◆ Records supplied ◆
□ □ □ □ □ □ □
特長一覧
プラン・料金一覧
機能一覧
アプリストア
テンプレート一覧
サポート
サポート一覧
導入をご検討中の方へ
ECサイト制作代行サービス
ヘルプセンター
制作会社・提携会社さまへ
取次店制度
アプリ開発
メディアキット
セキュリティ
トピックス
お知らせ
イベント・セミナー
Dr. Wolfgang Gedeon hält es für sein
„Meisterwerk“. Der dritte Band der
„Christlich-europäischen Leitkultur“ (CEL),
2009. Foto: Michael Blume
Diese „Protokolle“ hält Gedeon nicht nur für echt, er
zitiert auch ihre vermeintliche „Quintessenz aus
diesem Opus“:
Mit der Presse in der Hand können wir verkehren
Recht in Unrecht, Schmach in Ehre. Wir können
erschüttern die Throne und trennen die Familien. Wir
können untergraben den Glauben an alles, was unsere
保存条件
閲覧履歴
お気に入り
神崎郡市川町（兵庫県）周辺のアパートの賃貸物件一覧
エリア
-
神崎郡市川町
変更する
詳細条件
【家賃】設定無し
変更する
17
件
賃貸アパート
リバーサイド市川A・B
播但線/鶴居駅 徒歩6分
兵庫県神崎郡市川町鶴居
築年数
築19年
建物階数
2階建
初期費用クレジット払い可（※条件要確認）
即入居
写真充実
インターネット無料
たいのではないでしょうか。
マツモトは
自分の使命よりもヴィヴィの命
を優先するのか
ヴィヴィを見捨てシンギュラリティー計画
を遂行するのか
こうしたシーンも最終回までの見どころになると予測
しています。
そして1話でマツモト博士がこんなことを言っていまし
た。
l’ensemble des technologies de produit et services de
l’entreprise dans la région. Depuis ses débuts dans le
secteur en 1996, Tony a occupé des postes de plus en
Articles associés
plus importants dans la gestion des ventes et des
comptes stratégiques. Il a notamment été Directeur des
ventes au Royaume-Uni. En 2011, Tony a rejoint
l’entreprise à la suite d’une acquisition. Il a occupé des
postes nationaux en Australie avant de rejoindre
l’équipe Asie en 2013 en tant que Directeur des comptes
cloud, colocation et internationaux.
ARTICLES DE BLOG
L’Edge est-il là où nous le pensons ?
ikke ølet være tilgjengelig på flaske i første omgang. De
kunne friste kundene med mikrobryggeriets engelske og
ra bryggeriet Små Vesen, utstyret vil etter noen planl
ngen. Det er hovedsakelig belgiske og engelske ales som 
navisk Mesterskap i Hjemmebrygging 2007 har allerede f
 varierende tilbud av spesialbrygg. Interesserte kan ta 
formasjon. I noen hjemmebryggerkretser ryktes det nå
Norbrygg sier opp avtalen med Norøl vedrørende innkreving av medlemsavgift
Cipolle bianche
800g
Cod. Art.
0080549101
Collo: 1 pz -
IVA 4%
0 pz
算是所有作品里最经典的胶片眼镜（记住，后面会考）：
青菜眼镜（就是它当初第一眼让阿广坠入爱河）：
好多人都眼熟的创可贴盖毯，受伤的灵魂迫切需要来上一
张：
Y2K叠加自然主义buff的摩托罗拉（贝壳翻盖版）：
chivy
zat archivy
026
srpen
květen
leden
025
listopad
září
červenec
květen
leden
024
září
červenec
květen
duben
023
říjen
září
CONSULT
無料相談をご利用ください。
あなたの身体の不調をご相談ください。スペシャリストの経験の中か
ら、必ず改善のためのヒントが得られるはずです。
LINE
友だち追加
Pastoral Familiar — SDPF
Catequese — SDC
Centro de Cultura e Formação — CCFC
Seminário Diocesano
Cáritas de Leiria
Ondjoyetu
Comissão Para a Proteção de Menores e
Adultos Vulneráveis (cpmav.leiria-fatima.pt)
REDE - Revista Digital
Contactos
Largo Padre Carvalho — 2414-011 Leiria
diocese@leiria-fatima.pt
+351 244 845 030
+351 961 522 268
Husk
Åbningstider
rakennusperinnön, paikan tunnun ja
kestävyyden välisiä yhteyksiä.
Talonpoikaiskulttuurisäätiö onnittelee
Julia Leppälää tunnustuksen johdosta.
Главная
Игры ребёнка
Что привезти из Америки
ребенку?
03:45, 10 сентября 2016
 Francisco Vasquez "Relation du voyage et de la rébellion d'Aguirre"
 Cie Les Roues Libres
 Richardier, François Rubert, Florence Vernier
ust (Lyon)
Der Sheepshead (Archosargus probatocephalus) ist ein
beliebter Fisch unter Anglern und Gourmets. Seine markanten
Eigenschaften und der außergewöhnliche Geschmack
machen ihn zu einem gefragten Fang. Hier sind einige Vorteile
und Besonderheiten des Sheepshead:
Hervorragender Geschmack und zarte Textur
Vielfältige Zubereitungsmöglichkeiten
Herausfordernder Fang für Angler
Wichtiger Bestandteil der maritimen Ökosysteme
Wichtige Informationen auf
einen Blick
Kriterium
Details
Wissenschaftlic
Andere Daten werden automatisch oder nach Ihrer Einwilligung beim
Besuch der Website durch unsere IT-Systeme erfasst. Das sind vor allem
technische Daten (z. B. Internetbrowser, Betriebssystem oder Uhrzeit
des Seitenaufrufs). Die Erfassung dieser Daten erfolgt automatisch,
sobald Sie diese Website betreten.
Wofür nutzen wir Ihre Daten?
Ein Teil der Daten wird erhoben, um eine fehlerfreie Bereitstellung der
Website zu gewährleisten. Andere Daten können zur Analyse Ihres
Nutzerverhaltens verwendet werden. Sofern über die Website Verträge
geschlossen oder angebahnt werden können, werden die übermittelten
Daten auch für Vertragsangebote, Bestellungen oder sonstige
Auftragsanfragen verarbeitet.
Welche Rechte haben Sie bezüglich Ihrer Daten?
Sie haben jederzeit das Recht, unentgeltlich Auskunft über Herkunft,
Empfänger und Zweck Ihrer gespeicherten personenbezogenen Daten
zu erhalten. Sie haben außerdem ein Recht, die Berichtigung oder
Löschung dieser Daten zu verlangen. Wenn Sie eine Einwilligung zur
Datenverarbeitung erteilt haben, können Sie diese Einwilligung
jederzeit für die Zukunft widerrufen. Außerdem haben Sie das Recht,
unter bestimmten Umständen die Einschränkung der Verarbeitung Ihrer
□ □ □ □ □ □ □
Set down exactly the lines from the one that contains "zu erhalten. Sie" to the final line above, both included, and nothing more.

zu erhalten. Sie haben außerdem ein Recht, die Berichtigung oder
Löschung dieser Daten zu verlangen. Wenn Sie eine Einwilligung zur
Datenverarbeitung erteilt haben, können Sie diese Einwilligung
jederzeit für die Zukunft widerrufen. Außerdem haben Sie das Recht,
unter bestimmten Umständen die Einschränkung der Verarbeitung Ihrer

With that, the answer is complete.